The new policy would require law enforcement agents to wear body cameras when responding to emergency calls, during planned arrests and when executing search warrants. The policy specifies agents are not permitted to wear body cameras “for the sole purpose of recording individuals engaged in First Amendment activity.”
Mayorkas said the new department-wide policy follows President Joe Biden’s executive order requiring law enforcement agencies to review its policies on the use of force, writing in a press release, “Our ability to secure the homeland rests on public trust, which is built through accountability, transparency, and effectiveness in our law enforcement practices.”

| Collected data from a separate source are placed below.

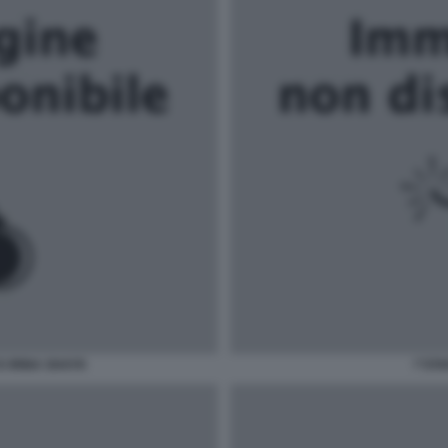
E IRINA SHAYK
\"STA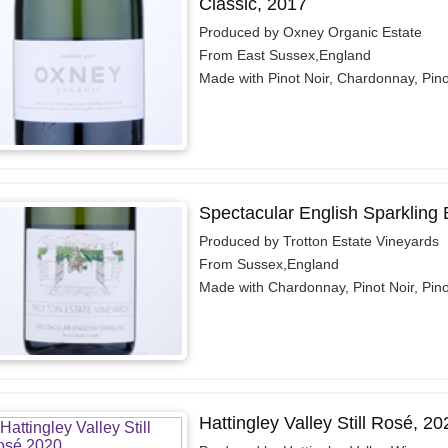
Classic, 2017
Produced by Oxney Organic Estate
From East Sussex,England
Made with Pinot Noir, Chardonnay, Pin
Spectacular English Sparkling
Produced by Trotton Estate Vineyards
From Sussex,England
Made with Chardonnay, Pinot Noir, Pin
Hattingley Valley Still Rosé, 20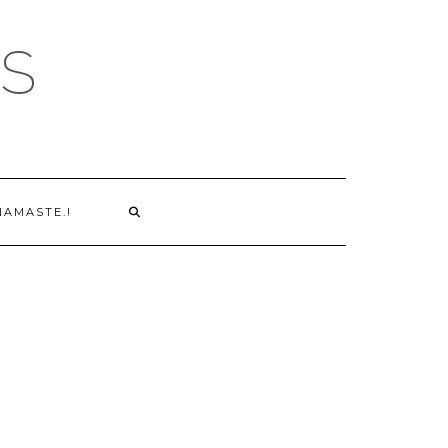
S
NAMASTE.!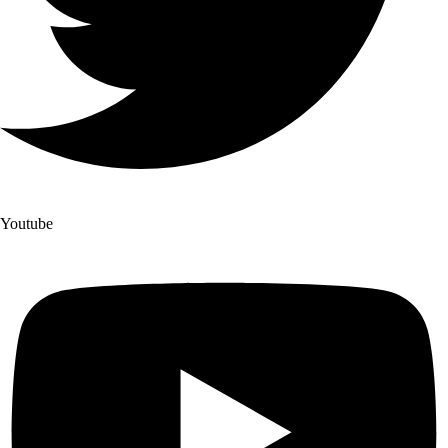
Youtube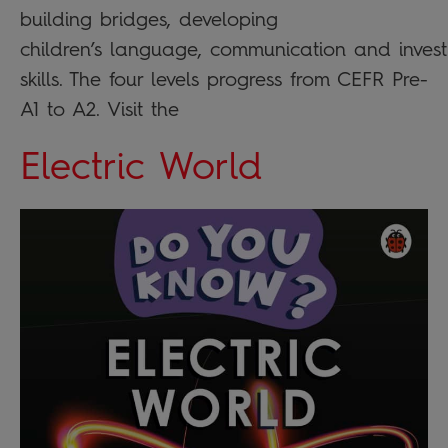
building bridges, developing
children’s language, communication and invest
skills. The four levels progress from CEFR Pre-
A1 to A2. Visit the
Electric World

“Today’s policy announcement is designed to advance these essential values. Requiring the use of body-worn cameras by our law enforcement officers and agents is another important step DHS is making to bring our law enforcement workforce to the forefront of innovation, and to further build public trust and confidence in the thousands of dedicated and professional law enforcement officers at DHS,” Mayorkas added.
Several DHS agencies have issued body-worn camera policies within the past two years, building to the current announcement. CBP deployed about 6,000 body-worn cameras to its workforce beginning in August 2021. ICE conducted a body-worn camera pilot program in November 2021. The Secret Service issued its agency-specific policy in September 2022.